Immaculate Conception Cathedral
Nagasaki, Japan
4th November 2025
Homily of Archbishop Dermot Farrell
Readings: Rom 12:5-16; Ps 130; Luke 14:15-24
One cannot come to this place, this Cathedral, and the church of which it is the centre, without thinking of the horrific suffering that was inflicted on the people of this city when the atomic bomb was dropped here, on August 9th, 1945. The events here, and in Hiroshima a few days before, were a tragedy that belie description, a horror that must never be repeated.
But to come to this place, and to this country, is also to come to a place that is utterly different: it is to come to a culture that looks at the world in different optic. Our sisters and brothers in Japan put life together in another way. And yet, as Saint Paul says to the Romans in today’s First Reading, “we, who are many, are one body in Christ, and individually we are members one of another.” As the Second Vatican Council taught exactly 60 years ago: One is the community of all peoples, one our origin, for God made the whole human race to live over the face of the earth. (§1)
These are the words of Nostra Aetate, the Second Vatican Council’s Declaration on the Relation of the Church to Non-Christian Religions, a document that might well be described as a declaration of hope.
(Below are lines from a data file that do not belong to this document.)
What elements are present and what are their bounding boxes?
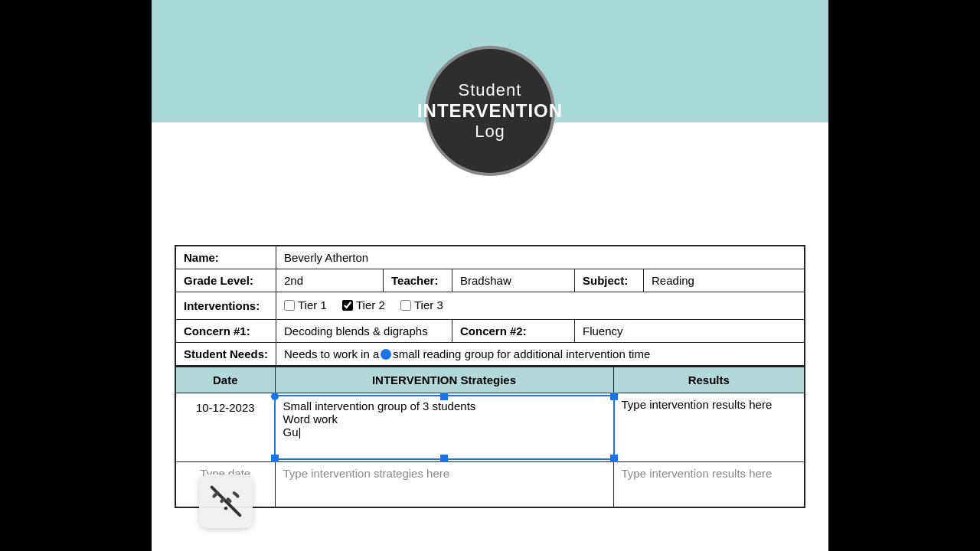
handle-tr [610, 393, 618, 400]
black-bar-left [0, 0, 152, 551]
log-row-1: 10-12-2023 Small intervention group of 3… [175, 393, 805, 461]
cursor-dot-inline [381, 349, 391, 360]
log-strategies-2[interactable]: Type intervention strategies here [275, 461, 613, 507]
no-wifi-svg [209, 484, 243, 518]
grade-teacher-row: Grade Level: 2nd Teacher: Bradshaw Subje… [175, 269, 805, 292]
col-strategies-header: INTERVENTION Strategies [275, 367, 613, 393]
grade-label: Grade Level: [175, 269, 276, 292]
log-row-2: Type date Type intervention strategies h… [175, 461, 805, 507]
log-table: Date INTERVENTION Strategies Results 10-… [175, 366, 805, 509]
tier1-checkbox-label[interactable]: Tier 1 [284, 298, 327, 311]
needs-value: Needs to work in asmall reading group fo… [276, 342, 805, 366]
black-bar-right [828, 0, 980, 551]
logo-title-student: Student [459, 80, 522, 100]
content-area: Name: Beverly Atherton Grade Level: 2nd … [152, 230, 828, 551]
interventions-row: Interventions: Tier 1 Tier 2 Tier 3 [175, 292, 805, 320]
grade-value: 2nd [276, 269, 384, 292]
name-row: Name: Beverly Atherton [175, 246, 805, 269]
tier2-checkbox[interactable] [342, 300, 353, 311]
concern2-value: Fluency [575, 319, 805, 342]
teacher-value: Bradshaw [452, 269, 575, 292]
tier2-checkbox-label[interactable]: Tier 2 [342, 298, 385, 311]
log-results-2[interactable]: Type intervention results here [613, 461, 805, 507]
no-wifi-icon [199, 474, 253, 528]
screen: Student INTERVENTION Log Name: Beverly A… [152, 0, 828, 551]
concern1-value: Decoding blends & digraphs [276, 319, 452, 342]
col-results-header: Results [613, 367, 805, 393]
log-results-2-placeholder: Type intervention results here [622, 467, 773, 480]
interventions-checkboxes: Tier 1 Tier 2 Tier 3 [276, 292, 805, 320]
handle-br [610, 455, 618, 462]
needs-row: Student Needs: Needs to work in asmall r… [175, 342, 805, 366]
name-label: Name: [175, 246, 276, 269]
svg-line-0 [212, 487, 240, 516]
tier2-label: Tier 2 [356, 298, 385, 311]
handle-bc [440, 455, 448, 462]
text-cursor [299, 425, 302, 439]
log-strategies-1[interactable]: Small intervention group of 3 students W… [275, 393, 613, 461]
concern2-label: Concern #2: [452, 319, 575, 342]
tier3-label: Tier 3 [414, 298, 443, 311]
concern-row: Concern #1: Decoding blends & digraphs C… [175, 319, 805, 342]
handle-tl [271, 393, 279, 400]
log-strategies-2-placeholder: Type intervention strategies here [283, 467, 450, 480]
logo-title-log: Log [475, 122, 505, 142]
subject-value: Reading [644, 269, 805, 292]
selection-border [274, 395, 615, 460]
concern1-label: Concern #1: [175, 319, 276, 342]
log-date-1: 10-12-2023 [175, 393, 275, 461]
handle-tc [440, 393, 448, 400]
interventions-label: Interventions: [175, 292, 276, 320]
subject-label: Subject: [575, 269, 644, 292]
tier1-checkbox[interactable] [284, 300, 295, 311]
tier3-checkbox-label[interactable]: Tier 3 [400, 298, 443, 311]
name-value: Beverly Atherton [276, 246, 805, 269]
log-results-1: Type intervention results here [613, 393, 805, 461]
log-table-header-row: Date INTERVENTION Strategies Results [175, 367, 805, 393]
tier1-label: Tier 1 [298, 298, 327, 311]
tier3-checkbox[interactable] [400, 300, 411, 311]
info-table: Name: Beverly Atherton Grade Level: 2nd … [175, 245, 805, 367]
col-date-header: Date [175, 367, 275, 393]
logo-title-intervention: INTERVENTION [417, 100, 563, 122]
logo-circle: Student INTERVENTION Log [425, 46, 555, 176]
teacher-label: Teacher: [384, 269, 452, 292]
needs-label: Student Needs: [175, 342, 276, 366]
svg-point-1 [224, 507, 227, 510]
handle-bl [271, 455, 279, 462]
In the wake of the horrors of two world wars, and a mere twenty years after the end of the Second World War, the Council Fathers could declare:
In our time, when day by day humankind is being drawn closer together, and the ties between different peoples are becoming stronger, the Church examines more closely her relationship to non-Christian religions. In her task of promoting unity and love among people, indeed among nations, the Church… reflects on what people have in common and what draws us into fellowship.
In the polarised age in which we live, it is certainly more difficult to have the same quiet confidence in “the ties between different peoples becoming stronger,” but we might do well to take seriously that in this declaration our Church speaks with its true voice, and to hear in its values and sentiments the voice of Christ, “who is our peace, the one who has broken down the wall of hostility between us.” (see Eph 2:14).

On our journey to Japan we have come to appreciate many things. At a very material level, I have been quite taken by the levels of precision and planning evident in the cities of this land. On a human level, the importance of relationship with others and being in harmony with creation. On the level of the faith, the respect for Christian values, and the importance of baptism as a vocational choice in the life of the faithful have given me cause for reflection. Let me explain.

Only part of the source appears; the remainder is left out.